This past weekend I saw a Watertown production of “Rossum’s Universal Robots,” the 1921 Czech play that first introduced the word ‘robot.’ Written by Karel Capek, R.U.R. invokes concepts that seem old or cliched now: robots evolve –usually emotions– and subsequently revolt against their human masters while humans are threatened as evolutionary dead ends. These threads have come up countless times since in science fiction movies and books such as I, Robot, Battlestar Galactica, A.I., Do Robots Dream of Electric Sheep? and others.
In R.U.R., scientists create the factory automatons so that humans don’t need to work and can pursue a ‘Paradise’ on Earth. This dream is cut short when the robots decide to eliminate humans, accidentally losing the secret of robot creation at the same time. Faced with their own demise, their primitive feelings spontaneously evolve into robot love, providing a glimmer of hope in a dark, nearly devastating, play.
Why is the idea of robots evolving and becoming humanlike (implicitly equated with learning to love or ‘feel’) so appealing and pervasive? Like any other creation, we see a reflection of ourselves in it.
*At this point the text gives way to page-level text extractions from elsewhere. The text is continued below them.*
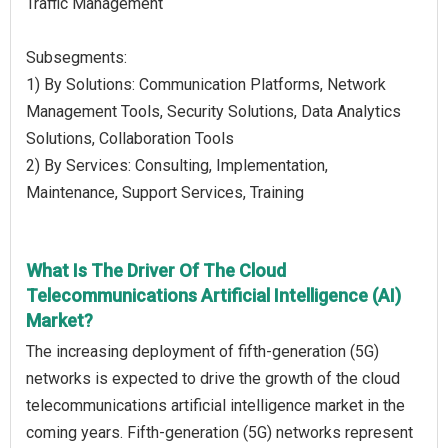
Traffic Management
Subsegments:
1) By Solutions: Communication Platforms, Network
Management Tools, Security Solutions, Data Analytics
Solutions, Collaboration Tools
2) By Services: Consulting, Implementation,
Maintenance, Support Services, Training
What Is The Driver Of The Cloud
Telecommunications Artificial Intelligence (AI)
Market?
The increasing deployment of fifth-generation (5G)
networks is expected to drive the growth of the cloud
telecommunications artificial intelligence market in the
coming years. Fifth-generation (5G) networks represent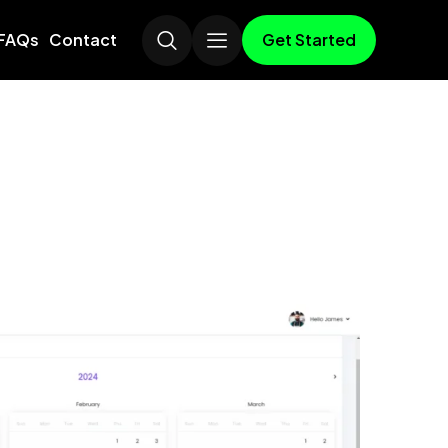
Get Started
FAQs
Contact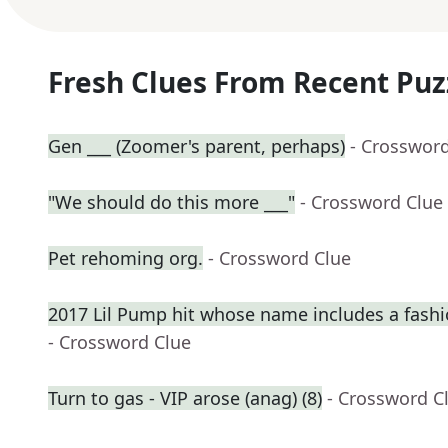
Fresh Clues From Recent Puz
Gen ___ (Zoomer's parent, perhaps)
- Crosswor
"We should do this more ___"
- Crossword Clue
Pet rehoming org.
- Crossword Clue
2017 Lil Pump hit whose name includes a fash
- Crossword Clue
Turn to gas - VIP arose (anag) (8)
- Crossword C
Studies in human-robot interactions demonstrate that people instinctively emphasize with a mammal-like machine, projecting feelings and emotions onto it. (Sherry Turkle, technological ethnographer and founder of M.I.T.’s Initiative on Technology and Self, speaks eloquently about this phenomenon.)
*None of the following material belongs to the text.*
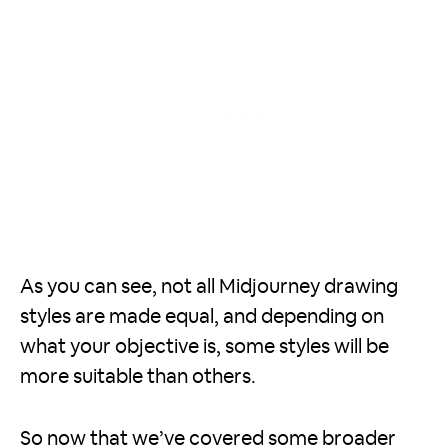
As you can see, not all Midjourney drawing
styles are made equal, and depending on
what your objective is, some styles will be
more suitable than others.
So now that we’ve covered some broader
Once a sense of love has been achieved, morality and a soul are assumed to follow. If robots can learn to love in these stories, then, by extension, so can we. The dark side of that coin is if robots achieve elusive emotions along with powers of logic and strength, then we really have been out-evolved. The creation of robots — or anything really — are children of the mind, who, like children of the body, can show us the best or worse of ourselves.
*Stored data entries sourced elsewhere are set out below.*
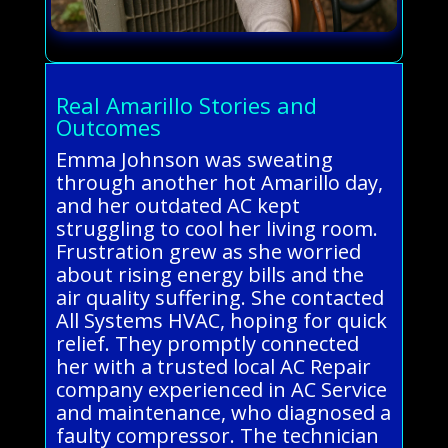
Real Amarillo Stories and
Outcomes
Emma Johnson was sweating
through another hot Amarillo day,
and her outdated AC kept
struggling to cool her living room.
Frustration grew as she worried
about rising energy bills and the
air quality suffering. She contacted
All Systems HVAC, hoping for quick
relief. They promptly connected
her with a trusted local AC Repair
company experienced in AC Service
and maintenance, who diagnosed a
faulty compressor. The technician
Mary Shelley wrote about similar consequences of creation roughly a century before. In her 1818 “Frankenstein”/”The Modern Prometheus,” science is a force Victor Frankenstein cannot stop; he laments his grotesque Creature and curses the dark, god-like power granted by science that leads to his own demise. R.U.R. speaks a similar cautionary tale of science (humankind stops being able to procreate in the play, presumably because ‘nature’ has been unbalanced). These stories reflect our awe at technology’s burgeoning ability to manifest ideas, while urgently reminding us that ideas don’t always turn out as intended.